When America was younger: Ladies wore hats, men sported spats and Halloween could be hard on the family buggy or wagon.

By the late 19th century, All Hallows Eve had become – all across the country — a night for playing tricks on neighbors. This was a breach of the social contract, of course, in an unsettled and unsettling country where neighbors trusted in, and depended on, neighbors for succor and survival.

One of the favorite capers was to "borrow" someone's wagon and send it — driverless — down a hill.

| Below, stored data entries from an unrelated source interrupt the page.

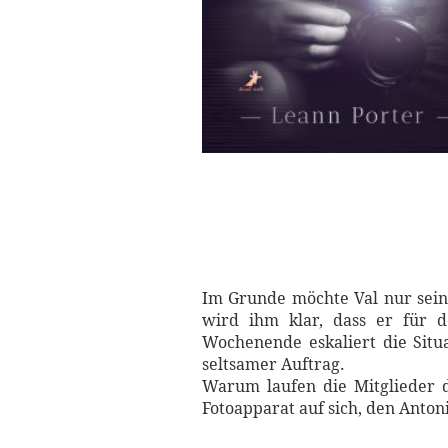
Im Grunde möchte Val nur sein
wird ihm klar, dass er für d
Wochenende eskaliert die Situ
seltsamer Auftrag.
Warum laufen die Mitglieder 
Fotoapparat auf sich, den Anton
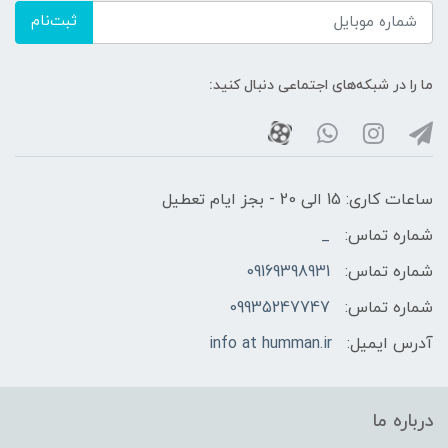
ثبت‌نام
ما را در شبکه‌های اجتماعی دنبال کنید:
ساعات کاری: 15 الی 20 - بجز ایام تعطیل
شماره تماس:
_
شماره تماس:
09169398931
شماره تماس:
09935247747
آدرس ایمیل:
info at humman.ir
درباره ما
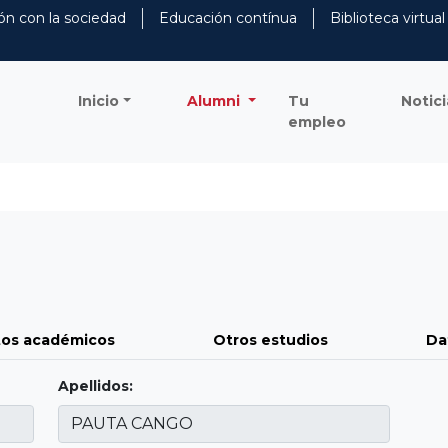
ón con la sociedad
Educación contínua
Biblioteca virtual
Inicio
Alumni
Tu
Notici
empleo
os académicos
Otros estudios
Da
Apellidos:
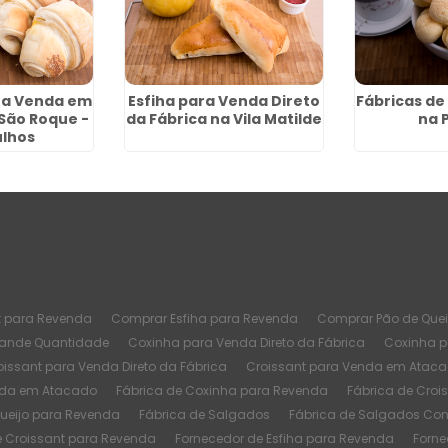
ra Venda em
Esfiha para Venda Direto
Fábricas de
São Roque -
da Fábrica na Vila Matilde
na 
lhos
t para Revenda
Comprar Esfiha para Revenda
Comprar Pão de Quei
rande Quantidade
Coxinha para Venda Direto da Fábrica
Coxinha 
oissant para Venda Direto da Fábrica
Croissant para Venda em Atac
nda em Atacado
Fábrica de Coxinha para Revenda
Fábrica de Croi
Queijo para Revenda
Fábrica de Salgados
Fábrica de Salgados Co
e Croissant para Revenda
Fornecedor de Esfiha para Revenda
Forne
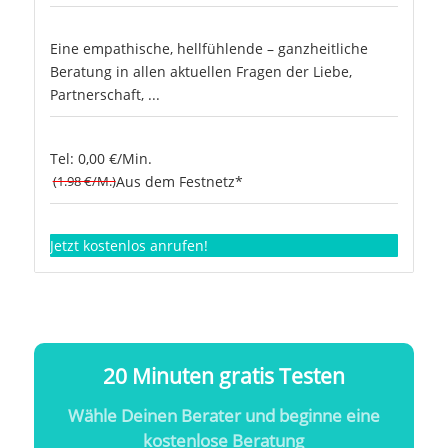
Eine empathische, hellfühlende – ganzheitliche
Beratung in allen aktuellen Fragen der Liebe,
Partnerschaft, ...
Tel: 0,00 €/Min.
(1.98 €/M.)
Aus dem Festnetz*
Jetzt kostenlos anrufen!
20 Minuten gratis Testen
Wähle Deinen Berater und beginne eine
kostenlose Beratung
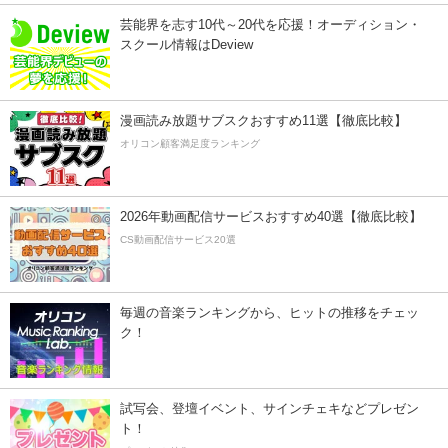
芸能界を志す10代～20代を応援！オーディション・
スクール情報はDeview
漫画読み放題サブスクおすすめ11選【徹底比較】
オリコン顧客満足度ランキング
2026年動画配信サービスおすすめ40選【徹底比較】
CS動画配信サービス20選
毎週の音楽ランキングから、ヒットの推移をチェッ
ク！
試写会、登壇イベント、サインチェキなどプレゼン
ト！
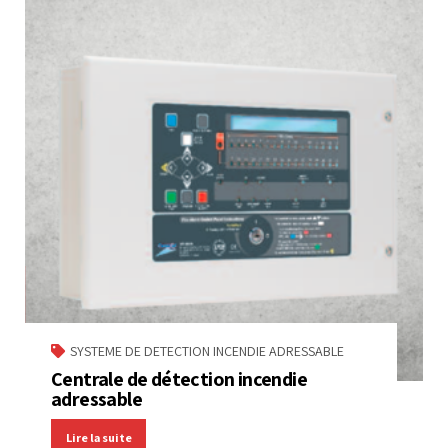
SYSTEME DE DETECTION INCENDIE ADRESSABLE
Centrale de détection incendie
adressable
Lire la suite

Or place it — by some mysterious method — in a remote spot, such as the top of a barn or house.

  • In 1888, sneaky students at Beloit Academy, a prep school in Beloit, Wis., "attracted considerable attention," the Weekly Wisconsin reported on Nov. 10. "A wagon loaded with wood was carried to the top of the college building and fastened there."
  • Halloween in Newton, Kan., in 1892 was a night of malarkey and mayhem. "On the steps of the First ward schoolhouse," observed the local Daily Republican on Nov. 1, "was a delivery wagon, and on the roof of Fox Winne's lumberyard was a spring wagon." The latter buggy belonged to a local carriage company.
  • Mischiefmakers in Logansport, Ind., tied an old wagon to a freight train on Oct. 31, 1893, the Pharos-Tribune reported. The prank "was discovered by one of the brakemen before the train had gone far and the wagon was sidetracked."
  • In an Oct. 29, 2000, Champaign, Ill., News-Gazette story, Tom Kacich recalled a story from the 1890s when a bunch of rapscallions dismantled a wagon — piece by piece — and "carried the parts up a stairway at an old school and rebuilt it in a room on the third floor."

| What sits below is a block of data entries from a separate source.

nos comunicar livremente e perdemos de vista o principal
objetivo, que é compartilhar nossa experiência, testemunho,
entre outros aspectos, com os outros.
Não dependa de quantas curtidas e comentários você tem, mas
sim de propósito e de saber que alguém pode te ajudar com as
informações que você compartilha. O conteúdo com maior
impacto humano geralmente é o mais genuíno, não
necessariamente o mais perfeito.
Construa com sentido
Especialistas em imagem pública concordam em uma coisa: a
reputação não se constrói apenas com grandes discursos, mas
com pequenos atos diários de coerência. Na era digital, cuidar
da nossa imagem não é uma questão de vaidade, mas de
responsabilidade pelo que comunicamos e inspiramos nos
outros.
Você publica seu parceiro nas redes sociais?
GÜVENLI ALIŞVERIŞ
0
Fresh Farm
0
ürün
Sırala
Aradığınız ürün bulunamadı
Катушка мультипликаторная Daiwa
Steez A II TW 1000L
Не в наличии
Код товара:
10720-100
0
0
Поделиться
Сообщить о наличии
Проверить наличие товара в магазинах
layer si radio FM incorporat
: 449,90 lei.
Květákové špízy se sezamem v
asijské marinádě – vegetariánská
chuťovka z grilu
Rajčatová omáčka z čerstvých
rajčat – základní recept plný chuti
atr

Taking wagons apart and rebuilding them was a recurring motif of mischief. Which leads us to our last wagon-prank tale that may restore some faith in the social contract.
The story — which takes place probably in the mid- to late 19th century — comes from a 1922 issue of The Youth's Companion magazine. The writer's grandfather, according to the yarn, was a farmer named Josey who occasionally carted his wheat some 160 miles to Philadelphia to sell.

For a Nov. 1 trip to the city, the farmer loaded his wagon — with 50 bags of wheat — and went to sleep in anticipation of a wee-hours departure. At 3 a.m. he was up; his wife rose, too, to make his breakfast. The farmer went to the barn to feed and harness his team of horses only to discover that his wagon had disappeared.

Josey knew it was probably a Halloween stunt. He spent hours looking all over his farm, but could not find it. Later in the morning, after the sun was up and it was too late to make the trek to Philadelphia, a neighbor rode up in his wagon — laughing all the way.

Josey explained about the missing wagon. "Don't you know that wheat has gone up?" the neighbor said jovially. "You didn't look high enough."

Sure enough, Josey turned around and his wagon was on top of his barn. Using ropes and a lot of patience, "at least half a dozen vigorous young men had worked several hours to accomplish the task," the writer wrote. "Everything was there down to the tar bucket."

Knowing how to take a joke, Josey and his wife invited the whole town over in the afternoon to help get the wagon — and 50 sacks of wheat — down from the roof. There was a village-wide supper on the farm afterward.

"Early the next morning he started for Philadelphia," the writer added, "and by arriving a day later than he otherwise would have done, got 15 cents more a bushel for his wheat. Few practical jokes end as well as that one ended."